VATICAN CITY – Finding himself near a Vatican exit and hearing people chanting his name outside, during one of his first days in office, Pope Francis responded with an impromptu walkabout that looks set to become a frequent occurrence.
The new pope spent several minutes shaking hands and cuddling children, apparently taking as much time as he wanted, as security officials and Swiss Guards looked on nervously.
“Security detail in fibrillation, faithful delirious” is how the Italian daily Il Fatto Quotidiano described the scene.
The papal bodyguards had better get used to it.

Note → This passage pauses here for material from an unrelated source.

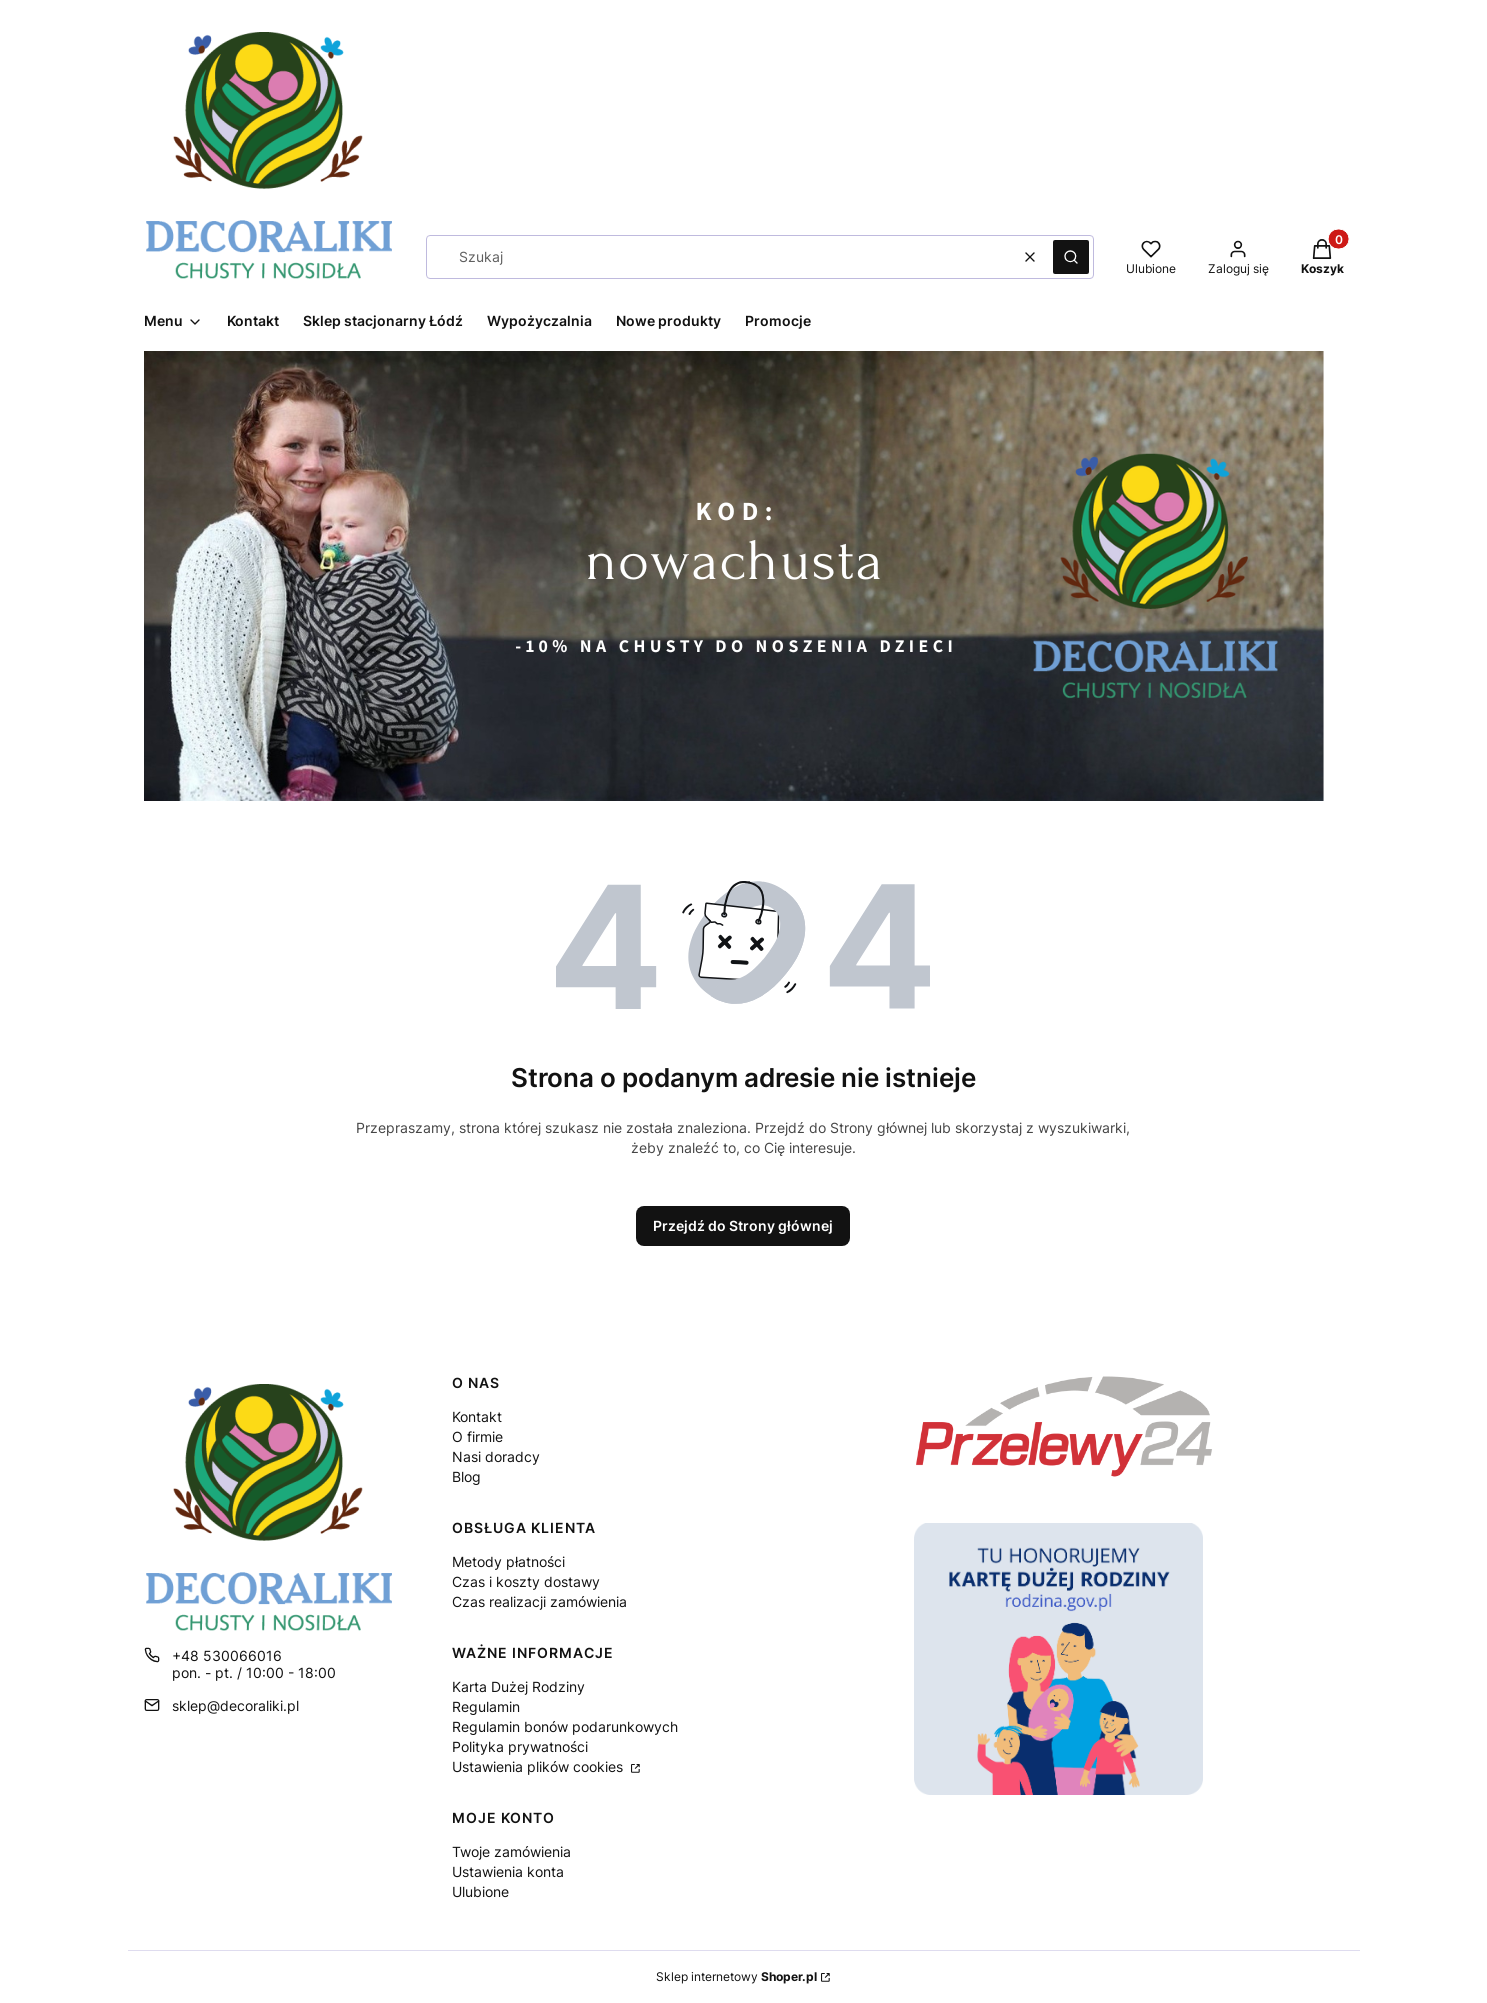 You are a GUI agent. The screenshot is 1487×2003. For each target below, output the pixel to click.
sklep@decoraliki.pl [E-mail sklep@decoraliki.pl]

From the very start of his papacy, the first Latin American pontiff has exhibited a common touch and served notice that he will not tolerate life in a security bubble cut off from ordinary people.
Vatican spokesman Federico Lombardi said security measures cannot be imposed on the pope.
“If the pope says, ‘I want to go greet these people’, the pope goes ahead, and the security people go along,” Lombardi said, adding that the bodyguards would have to “show flexibility”.
“This is something brand new” compared with the behaviour of Francis’s shy, reserved predecessor Benedict XVI, Lombardi said.
“You have to respect the pope’s personal style,” Lombardi said. “The security officials are aware that it is not they who are running the show but the pope, and they have to adjust to that.”
Responsibility for papal security is shared by about 100 Swiss Guards — the traditional papal security coterie — plus about 100 Vatican police and another 140 Italian police who maintain a round-the-clock patrol at the edges of the tiny city state.
Regardless of their charge’s personal style, security personnel must always seek a balance between access and protection.
Popes, at least in the modern age, have always been vulnerable at key moments when they minister to the faithful — notably when a general audience or a mass is held in St Peter’s Square or in the vast basilica.
Francis will set an enormous early test for his security detail on Tuesday when tens of thousands of pilgrims are expected to pack the famous square for his inaugural mass — and he plans to weave his way among them for at least a quarter of an hour.
It was here that a right-wing Turkish extremist, Mehmet Ali Agca, shot John Paul II at close range in 1981, an assassination attempt that remains seared in the collective memory.
Like Francis, John Paul II also craved contact with the people, Lombardi noted.
“Everyone remembers how many times John Paul II broke the rules in order to meet people directly, even in situations that could be risky or unpredictable,” Lombardi said. “That was his style. He wanted to do that and had to be able to do that. Those in charge of security did the best they could.”
The attack prompted the addition of armoured plating and bulletproof glass to the iconic popemobile, and pilgrims wanting to attend the weekly general audience have had to pass through metal detectors ever since.
Lesser breaches have also led to new layers of security.
In June 2007 papal bodyguards had to overcome an apparently deranged German man who jumped a barricade and tried to board Benedict XVI’s white jeep, also in St Peter’s Square.
Security officers immediately wrestled the man to the ground.
Two years later, before the start of Christmas midnight mass in St Peter’s Basilica, a mentally unstable Swiss-Italian woman tackled Benedict, causing him to fall on the floor, though he quickly recovered.
On similar occasions following that incident, several more security agents could be seen flanking the pope along his path — widened to add more distance between him and the congregation.
“Security officials are at the service of the pope,” Lombardi said, adding that they will have to adapt “to the pastoral style that the pope uses”.
But they like to err on the side of caution when they can.
On Tuesday for Francis’s inaugural mass, at least 3,000 security personnel will be deployed including sharpshooters.
Hundreds of plainclothes officers are to be scattered within the expected crowd of a few hundred thousand people, filling St Peter’s Square as well as the main artery leading up to it.